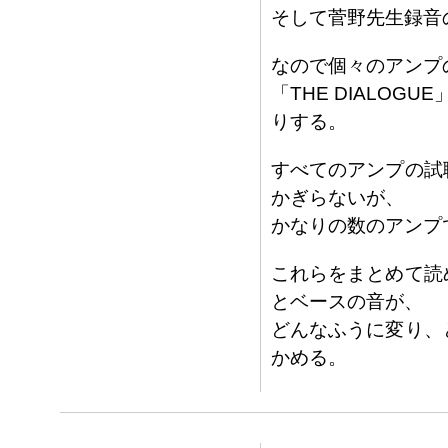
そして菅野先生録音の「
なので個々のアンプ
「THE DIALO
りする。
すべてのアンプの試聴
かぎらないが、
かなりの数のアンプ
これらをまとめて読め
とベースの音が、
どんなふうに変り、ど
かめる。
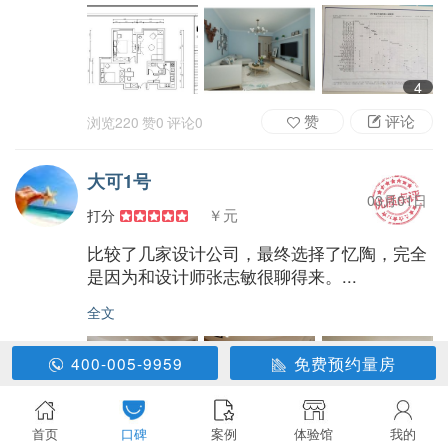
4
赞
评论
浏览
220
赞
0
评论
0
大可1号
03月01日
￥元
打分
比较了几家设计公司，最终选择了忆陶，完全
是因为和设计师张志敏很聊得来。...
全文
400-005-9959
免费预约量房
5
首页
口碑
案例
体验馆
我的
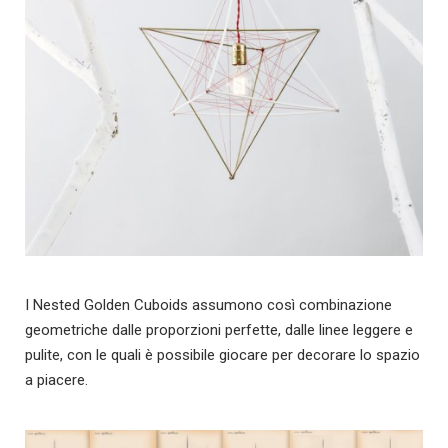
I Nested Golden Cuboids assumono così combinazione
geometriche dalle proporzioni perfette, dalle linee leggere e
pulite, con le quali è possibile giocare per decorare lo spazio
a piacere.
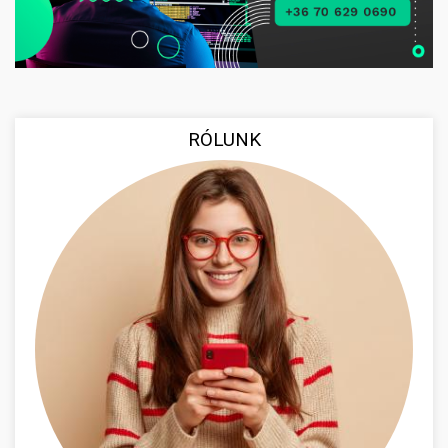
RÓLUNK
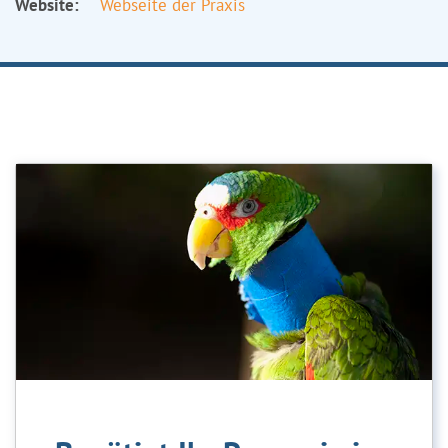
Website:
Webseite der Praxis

---

Omit the pictures; print the records above exactly.

そして菅野先生録音の「
なので個々のアンプ
「THE DIALO
りする。
すべてのアンプの試聴
かぎらないが、
かなりの数のアンプ
これらをまとめて読め
とベースの音が、
どんなふうに変り、ど
かめる。
4
赞
评论
浏览
220
赞
0
评论
0
大可1号
03月01日
￥元
打分
比较了几家设计公司，最终选择了忆陶，完全
是因为和设计师张志敏很聊得来。...
全文
400-005-9959
免费预约量房
5
首页
口碑
案例
体验馆
我的
I Nested Golden Cuboids assumono così combinazione
geometriche dalle proporzioni perfette, dalle linee leggere e
pulite, con le quali è possibile giocare per decorare lo spazio
a piacere.
RÓLUNK
Website:
Webseite der Praxis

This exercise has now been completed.